FIG. 1 is a vertical side view illustrating an embodiment of the exhaust manifold for a multi-cylinder engine according to the present invention;
The figure is a perspective view, the third figure is a front view showing the exhaust passage and boss of the exhaust manifold with dotted lines, and the fourth figure is a front view showing the exhaust passage and boss of the exhaust manifold with dotted lines.

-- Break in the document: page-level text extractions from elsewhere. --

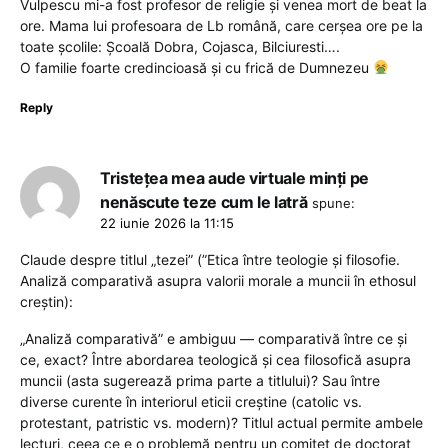
Vulpescu mi-a fost profesor de religie și venea mort de beat la
ore. Mama lui profesoara de Lb română, care cerșea ore pe la
toate școlile: Școală Dobra, Cojasca, Bilciuresti….
O familie foarte credincioasă și cu frică de Dumnezeu
Reply
Tristeţea mea aude virtuale minți pe
nenăscute teze cum le latră
spune:
22 iunie 2026 la 11:15
Claude despre titlul „tezei” (”Etica între teologie și filosofie.
Analiză comparativă asupra valorii morale a muncii în ethosul
creștin):
„Analiză comparativă” e ambiguu — comparativă între ce și
ce, exact? Între abordarea teologică și cea filosofică asupra
muncii (asta sugerează prima parte a titlului)? Sau între
diverse curente în interiorul eticii creștine (catolic vs.
protestant, patristic vs. modern)? Titlul actual permite ambele
lecturi, ceea ce e o problemă pentru un comitet de doctorat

The figure is a longitudinal cross-sectional side view taken along the - line of Fig. 3, Figs. 5 and 6 are cross-sectional views taken along the - line and - line of Fig. 3, and Fig. 7 is a cross-sectional view taken along the - line of Fig. 4. FIG. 1...Cylinder block, 2...Cylinder, 3
... Cylinder head, 4 ... Exhaust port, 5 ... Exhaust port, 6 ... Exhaust valve, 7 ... Downstream end opening, 10
...Exhaust manifold, 11...Exhaust passage, 12...
... Branch upstream part, 13... Branch downstream part, 14... Partition wall, 15... End edge, 16... Merging part, 17...

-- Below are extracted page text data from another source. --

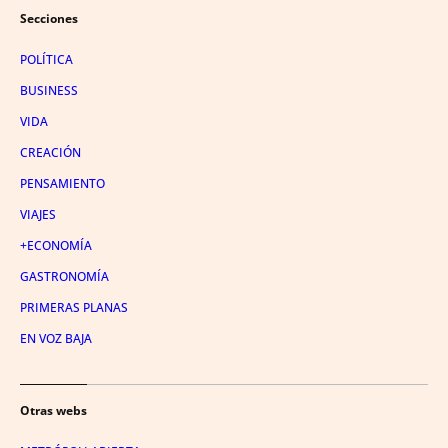
Secciones
POLÍTICA
BUSINESS
VIDA
CREACIÓN
PENSAMIENTO
VIAJES
+ECONOMÍA
GASTRONOMÍA
PRIMERAS PLANAS
EN VOZ BAJA
Otras webs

Branching part peripheral wall, 18... Communication hole, 19... O ₂ sensor mounting hole, 20... Exhaust gas extraction hole, 21...

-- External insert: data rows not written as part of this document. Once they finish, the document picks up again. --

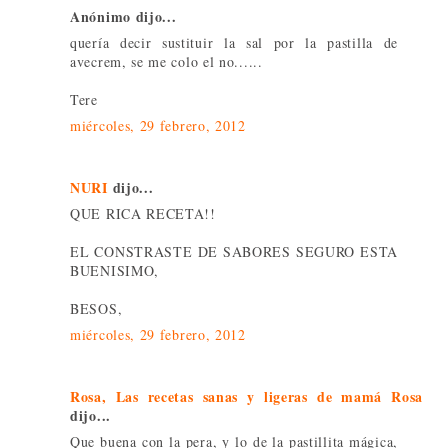
Anónimo dijo...
quería decir sustituir la sal por la pastilla de
avecrem, se me colo el no......
Tere
miércoles, 29 febrero, 2012
NURI
dijo...
QUE RICA RECETA!!
EL CONSTRASTE DE SABORES SEGURO ESTA
BUENISIMO,
BESOS,
miércoles, 29 febrero, 2012
Rosa, Las recetas sanas y ligeras de mamá Rosa
dijo...
Que buena con la pera, y lo de la pastillita mágica,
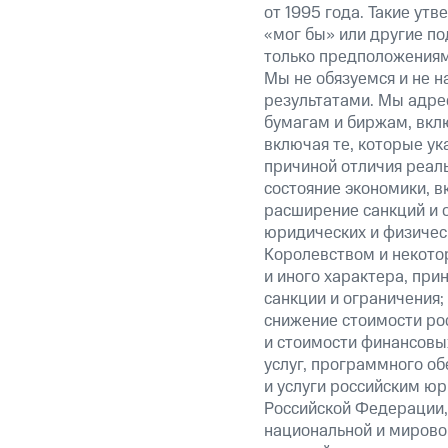
от 1995 года. Такие ут
«мог бы» или другие по
только предположениями
Мы не обязуемся и не н
результатами. Мы адре
бумагам и биржам, вкл
включая те, которые у
причиной отличия реаль
состояние экономики, в
расширение санкций и 
юридических и физиче
Королевством и некото
и иного характера, при
санкции и ограничения;
снижение стоимости рос
и стоимости финансовых
услуг, программного об
и услуги российским ю
Российской Федерации,
национальной и мирово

Secondary air introduction hole, 22... Upper flange, 23...
...Bolt hole, 24...Bolt, 25...Lower flange, 26...Boss, 27...Bolt, 28...
...stay, 29...upper, 30...lower, 31...
…bolt.

Claims (1)

[Scope of utility model registration request] The upstream end of the exhaust passage communicates with the exhaust port of the in-line four-cylinder engine, and the No. 2 and No. 3 exhaust passages are adjacent and independent from the upstream side to the downstream side, and their downstream ends converge. , a 4-cylinder engine in which the downstream ends of the No. 4 exhaust passages are integrally formed so that they converge and overlap along a plane perpendicular to the arrangement direction of the No. 2 and No. 3 exhaust passages. In the exhaust manifold, the partition wall that partitions the No. 2 and No. 3 exhaust passages is provided with an elongated communication hole in the longitudinal direction of the passage that communicates the upstream portions of the two passages with each other, and the communication hole is located downstream of the communication hole. So, number 1 above,
The exhaust gas component concentration detection sensor mounting hole is provided so as to face two exhaust passages: one of the No. 4 exhaust passages and one of the No. 2 and No. 3 exhaust passages adjacent thereto. Exhaust manifold for a multi-cylinder engine.